Saturday, February 13, 2010

she said she had a cottage in the woods. and there was one there, but it was made of soft weathered wood, tumbledown and ovegrown with tangles of creepers and jasmine buckling the tin roof. the windows had been boarded up long before her time, planks of wood hastily thrown against the glassless windows, trapping memories in. if she peered through the time-made cracks in the wood, she could see books lined in soft soldier-rows with creased spines, scrolls of writing spread out on desks, curling a little at the edges, and a glass vase acting as a coffin for the skeletal husk of a flower, a small moment of beauty captured, preserved, wilted. all smelling of trapped sunlight, all covered in a thick blanket of dust. she would wonder, with her cheek pressed against the silky wood, at what made the cottage's last occupant leave so quickly. so urgently, not even allowing enough time to make a gap in the titles on any of the many bookcases lining the walls, leaving half-written letters or stories strewn across the tables, leaving nothing to watch over their possesions but a dying flower. were they planning on coming back? were they running away? were they taken?
she wouldn't go in. it was someone else's house full of someone else's memories and someone else's breath, hidden away where no one was meant to find it.
she lived in the garden.
she slept in the patch of herbs; she had for so long the scents of wild thyme and basil clung to her clothes and hair, rubbed onto by the soft lulling carress on her skin of the wind ruffling the leaves. there was once a dirt track leading past the herb garden to the cottage's rotting front door, but veins of green had spread across it until it was just a messy carpet of grass runners and clover. in the spring the glades of the forest errupted into violent bursts of colour and sweet perfume, lazy in the warm sun with fragrant air thick with the humming of bees and whispers of butterfly wings, but she always liked the old track best. she could always count on only three blooms there, tiny dots of dandylion yellow, snowdrops white, and purple-blue, which were the tiniest, little pinpricks of flowers she didn't know, against the furry pale-green ground.
on hazy summer afternoons she would sit at the edge of the gardens, near the line of trees where the woods started, and pick through the brambles to find the line of strawberries, searching for the juicy, sun-ripened shine of ruby-red fruit. her lips would be stained dark, warm tartness bursting on her tongue as she tucked more away in her pockets for later.

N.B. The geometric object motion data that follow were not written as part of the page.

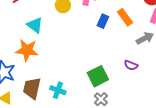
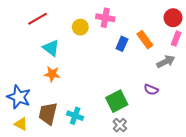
orange star: (27, 50) -> (52, 74), moved, size x0.7

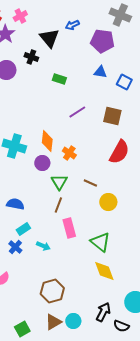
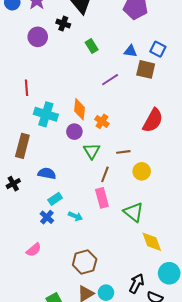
blue triangle: (100, 72) -> (130, 51), moved
green rectangle: (59, 79) -> (92, 46), turned 40
brown square: (112, 116) -> (146, 69), moved
brown line: (90, 183) -> (123, 152), turned -32
brown line: (58, 205) -> (105, 174), moved
yellow diamond: (104, 271) -> (152, 242), moved

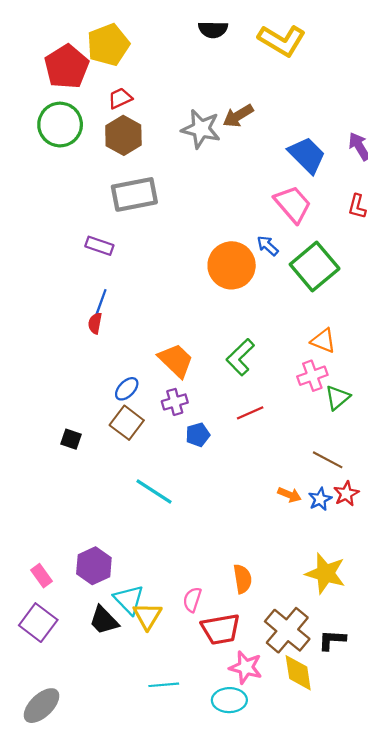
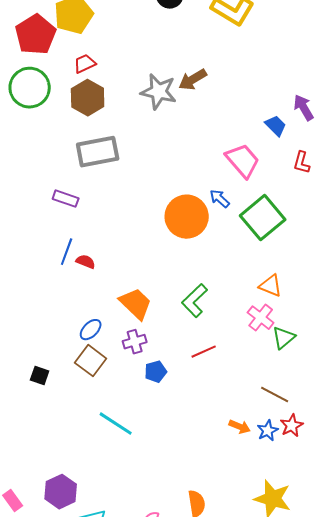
blue trapezoid: (307, 155) -> (276, 126), moved, size x0.6
red semicircle: (95, 323) -> (86, 262), moved, turned 102
pink cross: (312, 376) -> (261, 318), turned -32

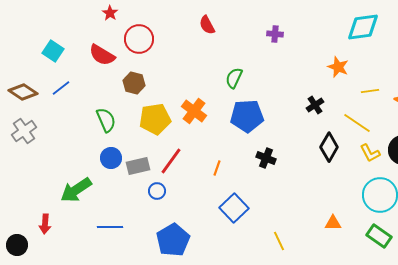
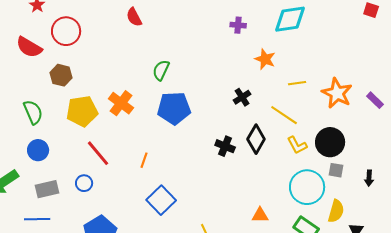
purple cross: (275, 34) -> (238, 25), moved
black cross: (266, 158) -> (225, 146), moved
red line: (171, 161) -> (98, 153), turned -76
gray rectangle: (138, 166) -> (47, 189), moved

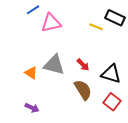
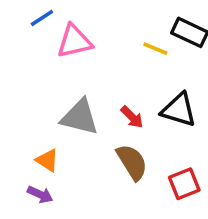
orange triangle: (31, 73) -> (47, 160), moved
black triangle: (111, 74) -> (179, 110), moved
red square: (112, 102) -> (184, 184), turned 30

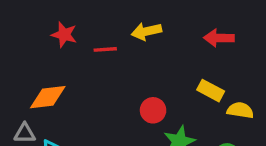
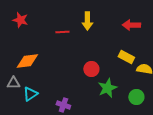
yellow arrow: (146, 31) -> (87, 21), turned -78
red star: (64, 35) -> (20, 20), moved

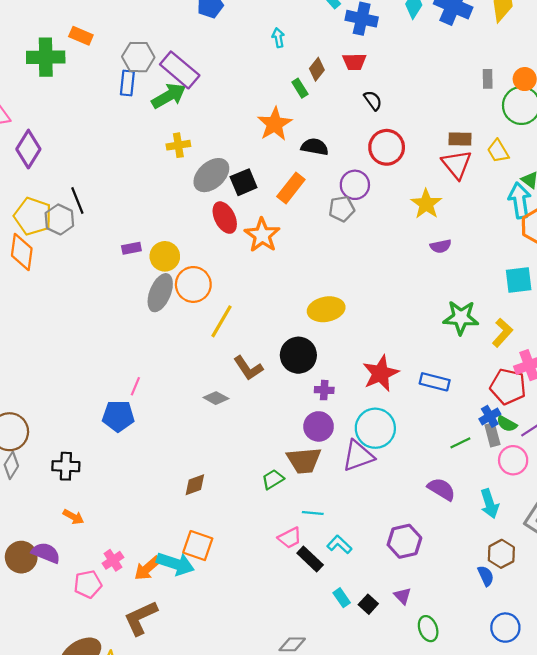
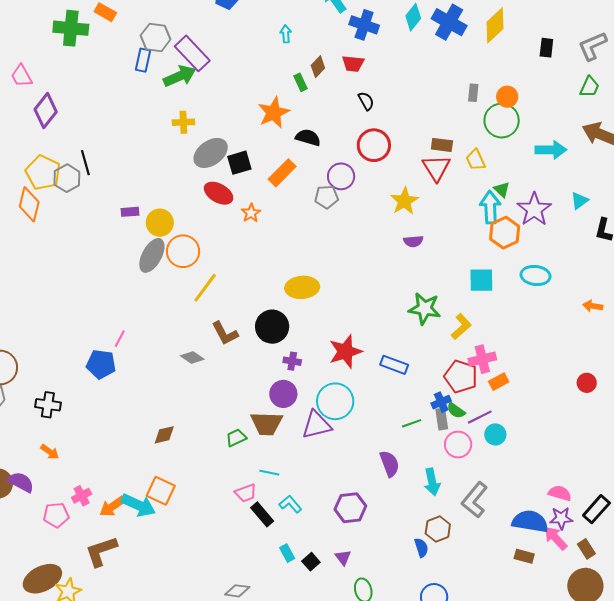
red ellipse: (225, 218) -> (219, 193), turned -40
orange star: (262, 235) -> (251, 213), size x0.6
purple semicircle: (441, 489) -> (390, 464), turned 32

there was a boy, also. he had seen the forest-girl only once; he lived in a city on the edge of the woods, and he liked to walk amongst the whispering trunks until the traffic was a world away. ancient hollows surrounded by moss-covered trunks and knotted roots rang with the softest toll, the slightest tingle of seeds of time beating at clouds, trapped by leaves and twigs and years. he would stand and try to listen, feeling unwelcome but unwilling to leave.
he'd taken a wrong turn when he saw her; instead of sloping down the faint track was flat, until he pushed back some juniper with purple berries shining like jewels and seeing the clearing with the overgrown garden and ramshackle cottage. and the girl, long hair brambling about her face and torso, peering back at him from one corner of the dilapated building, a ghost in a long, trailing dress. they'd met eye to wide eye for a long, still moment, he at once awestruck, she shaken. then in a flicker of cloth she was gone, washed away like the opening of an eyelid does a dream, like a whitewashed wave does a child's drawing in wet sand. there was no trace of her by the time the boy thought to run after her, just hostile forest protecting its tenderest secret. he left, feeling oddly defeated.
but he came back. some days the first rays of sunlight would tap at his eyelids until they opened, and he'd know. he'd rush to the forest and search until the sky turned indigo, but he never found the cottage. never found the girl. and he came to the forest less and less.
at first the thought of the girl in the forest enchanted and enraptured him, took over every thought. but her imprint faded in his thoughts, the magic behind her wilted like the flower in the vase every moment spent fruitlessly searching. he began to doubt what he saw. he focused on reality and wouldn't listen to silence any more. the forest was just a place where his family picnicked sometimes, until one day he visited it for the last time. he tied a bell to a creeper, picked a flower for his fiancee and left, leaving otherwise not a trace that he'd ever been, just like the girl in the back of his mind.
over the years he moved away from the city by the forest, to the coast. it was only sand and salt water, but it made the same sound as ancient forest hollows, if only he'd listen.
but he didn't. and the girl faded in his mind, until he wasn't sure if she was a fairytale or from a story a schoolmate once wrote.
and she became a tattered mix of memory and dream, just like the little cottage in the woods.